【已解决】antlr中获得的AST的CommonTree这个树的变量中，不存在所想要的父子(parent,child)关系

【问题】

antlr开发过程中，已经写好了antlr的.g源代码了。

已经可以正常通过antlrworks调试出对应的树了：

但是，结果通过

Generate -> Generate Code

生成的代码，加到android项目中，调试出来的AST：

String ddFile = "/mnt/sdcard/hartEddlTestFile_pos.ddl";
CharStream cs = null;
try {
    cs = new ANTLRFileStream(ddFile);
} catch (IOException e1) {
    // TODO Auto-generated catch block
    e1.printStackTrace();
}
 
HartEddlLexer lexer = new HartEddlLexer(cs);
CommonTokenStream tokens = new CommonTokenStream();
tokens.setTokenSource(lexer);
HartEddlParser parser = new HartEddlParser(tokens);
 
try {
    HartEddlParser.startParse_return parserResult = parser.startParse();
    CommonTree outputTree = parserResult.tree; // here the outputTree's children, not contain expected  parent-children relation
} catch (RecognitionException e) {
    // TODO Auto-generated catch block
    e.printStackTrace();
}

却发现该AST变量，所包含的子节点，是解析整个的输入的内容，所获得的，全部的叶子节点，共有384个：

而不是所希望的，有那6个子节点，然后每个节点，分别包含对应的其各自的内容；

即，所获得的CommonTree类型的AST，内部并不包含对应的父子关系：

【解决过程】

1.后来是看了antlr作者Parr的

The Definitive ANTLR Reference.pdf

中的：

Encoding structure in the intermediate-form tree makes walking it much easier and faster than scanning a linear list of symbols as a parser does. Figuring out that 3+4 is an expression from token stream

INT + INT is much harder for a computer than looking at a tree node that explicitly says “Hi, I’m an addition expression with two operands.” The most convenient way to encode input structure is with a special tree called an abstract syntax tree (AST). ASTs contain only those nodes associated with input symbols and are, therefore, not parse trees.

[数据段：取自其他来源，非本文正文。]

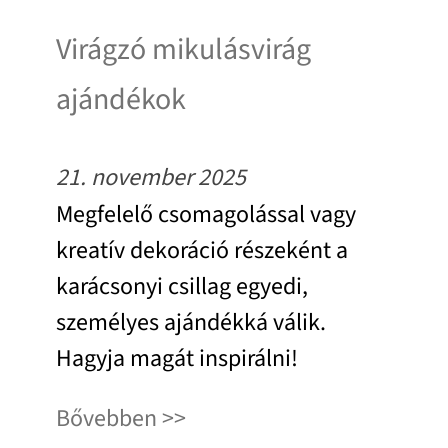
Virágzó mikulásvirág
ajándékok
21. november 2025
Megfelelő csomagolással vagy
kreatív dekoráció részeként a
karácsonyi csillag egyedi,
személyes ajándékká válik.
Hagyja magát inspirálni!
Bővebben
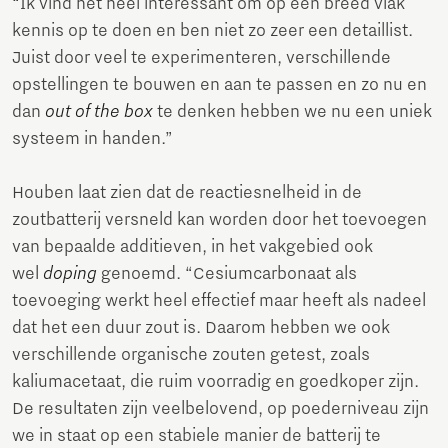
“Ik vind het heel interessant om op een breed vlak
kennis op te doen en ben niet zo zeer een detaillist.
Juist door veel te experimenteren, verschillende
opstellingen te bouwen en aan te passen en zo nu en
dan
out of the box
te denken hebben we nu een uniek
systeem in handen.”
Houben laat zien dat de reactiesnelheid in de
zoutbatterij versneld kan worden door het toevoegen
van bepaalde additieven, in het vakgebied ook
wel
doping
genoemd. “Cesiumcarbonaat als
toevoeging werkt heel effectief maar heeft als nadeel
dat het een duur zout is. Daarom hebben we ook
verschillende organische zouten getest, zoals
kaliumacetaat, die ruim voorradig en goedkoper zijn.
De resultaten zijn veelbelovend, op poederniveau zijn
we in staat op een stabiele manier de batterij te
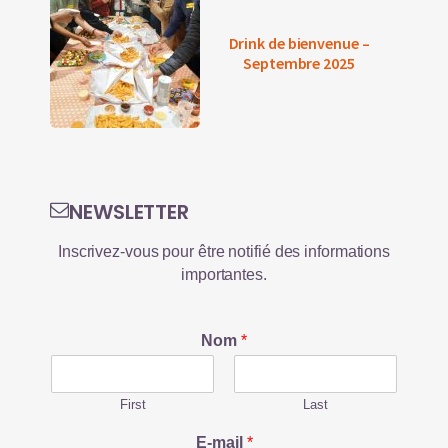
Drink de bienvenue –
Septembre 2025
NEWSLETTER
Inscrivez-vous pour être notifié des informations
importantes.
Nom
*
First
Last
E-mail
*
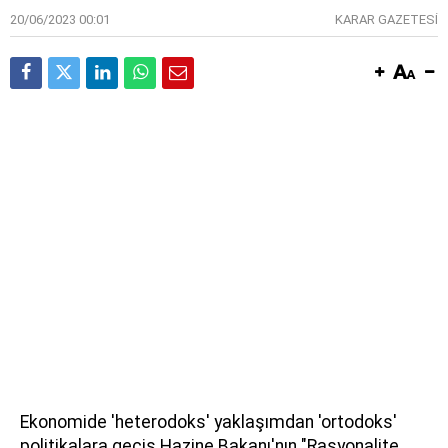
20/06/2023 00:01
KARAR GAZETESİ
Ekonomide 'heterodoks' yaklaşımdan 'ortodoks'
politikalara geçiş Hazine Bakanı'nın "Rasyonalite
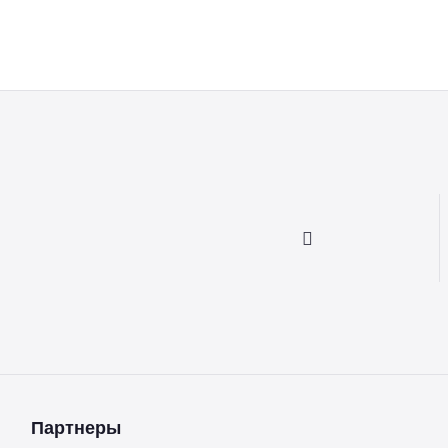
Партнеры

Parse trees also record input structure, but they have nodes for all rule references used to recognize the input. Parse trees are much bigger and highly sensitive to changes to the parser grammar.

…

Before learning to build ASTs, let’s consider what ASTs should look like for various input structures. Keep in mind the following primary goals as you read this section and when you design ASTs in general. ASTs should do the following:

• Record the meaningful input tokens (and only the meaningful tokens)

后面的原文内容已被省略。